Anna Molinari is fond of the Scottish Highlands’s wintry athmospheres. “My late husband inherited a grand house there,” she said. The cozy feel of its interiors clearly stayed with her. Luscious velvets, wooly tartans, a fire burning in an ornate fireplace, antlers galore, a brooding Heathcliff walking in windy fields of heather—you get the picture.
For Pre-Fall, Molinari wanted to convey the feminine spirit that she always favors, which can be described as a very personal kind of impetuous romanticism, molded on her own character. She’s a petite force of nature, all furs and lace and blond curls, yet with an iron will. Here, tartan patterns were printed on light fabrics for long chiffon tiered dresses or flimsy skirts in silk georgette paired with bright, chunky sweaters, while velvets were given a whimsical flair with floral patterns of wintry flowers in a delicate pale blue shade. A pajama with a wrap jacket worn with fluid pants would’ve looked perfectly at home in the lavish drawing room of a decadent manor.
Hung near the mantlepiece of Molinari’s Capri home in the Italian countryside is a stunning painting by Giovanni Boldini, who was one of the most fashionable portraitists of the European beau monde in the late 19th century. It depicts a beautiful aristocratic lady wearing a brown velvet gown: “I love that painting so much, I wanted to translate its enchanting spirit in a modern way into my collection,” she explained.

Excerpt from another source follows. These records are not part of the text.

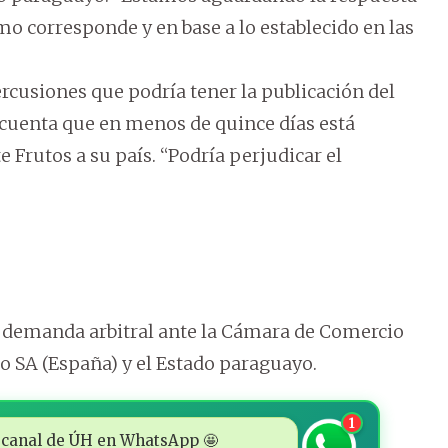
mo corresponde y en base a lo establecido en las
rcusiones que podría tener la publicación del
 cuenta que en menos de quince días está
e Frutos a su país. “Podría perjudicar el
a demanda arbitral ante la Cámara de Comercio
 SA (España) y el Estado paraguayo.
1
 al canal de ÚH en WhatsApp 🤩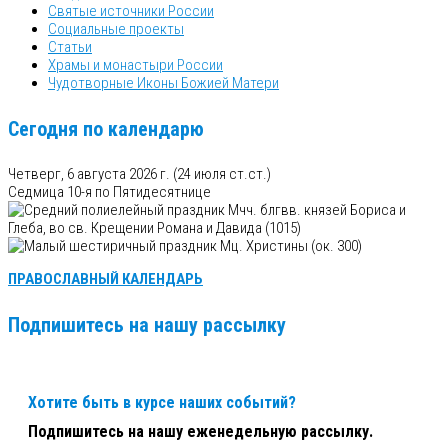
Святые источники России
Социальные проекты
Статьи
Храмы и монастыри России
Чудотворные Иконы Божией Матери
Сегодня по календарю
Четверг, 6 августа 2026 г.
(24 июля ст.ст.)
Седмица 10-я по Пятидесятнице
Мчч. блгвв. князей Бориса и
Глеба, во св. Крещении Романа и Давида (1015)
Мц. Христины (ок. 300)
ПРАВОСЛАВНЫЙ КАЛЕНДАРЬ
Подпишитесь на нашу рассылку
Хотите быть в курсе наших событий?
Подпишитесь на нашу еженедельную рассылку.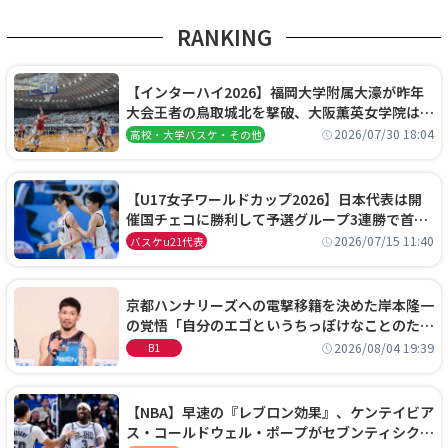
RANKING
【インターハイ2026】福岡大学附属大濠が昨年
大会王者の鳥取城北を撃破、大阪薫英女学院は岐
阜女子に完勝、大会3日目試合結果
2026/07/30 18:04
高校・大学バスケ・その他
【U17女子ワールドカップ2026】日本代表は開
催国チェコに勝利して予選グループ3連勝で首位
通過！準々決勝の相手はエジプトに決定
2026/07/15 11:40
バスケu21代表
京都ハンナリーズへの電撃移籍を決めた岸本隆一
の覚悟「自分のエゴというちっぽけなことのため
に、京都に来たわけではない」
2026/08/04 19:39
B1
【NBA】早速の『レブロン効果』、ケンテイビア
ス・コールドウェル・ポープがセブンティシクサ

The contemporary attitude and the youthful feel was evidenced in short checkered city capes, patchworked and voluminous furs, bathrobe-inspired long coats with animalier trimmings, and black chiffon midi dresses with poet sleeves and pussy bows at the collar. The signature Blumarine roses bloomed on printed voile pleated dresses or on masculine silk pants. “There were the same roses hand-embroidered on my mother’s velvet pillows,” said Molinari, sounding as sentimental as ever.